"Death is just a hallucination," she told me, patiently and conclusively, as though explaining the answer of a riddle I had given up on. With anyone else I would have laughed. "It's just an illusion that your mommy and daddy put into your head. Your mind, your brain, your, uh, ego dies, but your body-oh-it can live forever. If you're beautiful. And you are, baby," she said, looking up into my eyes with the eyes of someone who is moved by something beyond herself. "You are. Big and beautiful."
When the girl and I talked, our conversation usually followed the same pattern. I was curious about her world and wanted her to talk about it. She was eager to share it. She had amazing confidence in the ideas she held, and her manner was proselytizing. I spoke primarily to bring her out and I tried to use her words. I played along so I could understand her better. In a way I talked down to her, as she may have done to me, but that's what any two people have to do before they can communicate.
A PICK-UP approached, and we turned and stuck out our thumbs. I thought it would stop and apparently the girl did, too, because when it did go by, she ran a few steps after it, leaned forward and squinted her eyes, and returned, "You see," she said. "I just killed them." The pick-up faded in the distance. "I can do that cause I'm a witch."
"How?" I asked, trying not to sound skeptical.
"It's easy. You just close your eyes and erase them. And when you open your eyes-poof." she opened her hands to show there was nothing in them, "they're dead." Then she added, "It's like, have you ever died on acid or something?"
I thought to say that inasmuch as a person experiences ago death. "he" doesn't experience it. Instead, I gave her an unqualified. "Yes."
"Well, it's like that," she said.
Only you don't come down.
A car finally stopped for us and agreed to give us a push. As the car backed around to get in position to push, the girl ran a few steps towards the Volvo, her bare fect barely touching the hot asphalt. Then she leaped into the air, kicking both legs, throwing her arms across her chest and back, and jerking her head back in one joyful gesture. I'd never seen anything like it.
The car started but died before we had gone a mile. The girl said she would hitch on into Albuquerque (about thirty miles) and get a tow-truck. She could use the credit card. It was pretty safe to use a gasoline credit card that didn't have your name on it, she said. All they did if you got caught was pick up the credit card. It was different using a bad department store card. You get arrested on the spot. Her sister had been thrown in jail for trying to buy sleeping bags with a stolen Sears card.

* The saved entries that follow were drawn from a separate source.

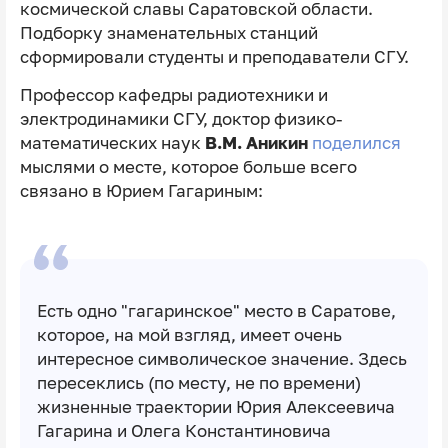
космической славы Саратовской области.
Подборку знаменательных станций
сформировали студенты и преподаватели СГУ.
Профессор кафедры радиотехники и
электродинамики СГУ, доктор физико-
математических наук
В.М. Аникин
поделился
мыслями о месте, которое больше всего
связано в Юрием Гагариным:
Есть одно "гагаринское" место в Саратове,
которое, на мой взгляд, имеет очень
интересное символическое значение. Здесь
пересеклись (по месту, не по времени)
жизненные траектории Юрия Алексеевича
Гагарина и Олега Константиновича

Again I stood with her on the road until she got a ride.
She talked about death frequently. She explained how it didn't matter if pigs were killed because they were going through changes. They would be incarnated as beautiful people that much sooner.
While she was gone, I waited inside the car with the two guys from New Jersey. We kept the doors open and drank the last of the water in the bag, trying to get comfortable and cool. We smoked cigarettes, or parts of them-we were too hot and dry in the mouth to enjoy smoking. "That girl's crazy," one of them said after a while.
"Yeah, she's far out all right." I said. But I left the possibility in my mind that I might be able to communicate on her wavelength.
"She says she's a witch," said the other one.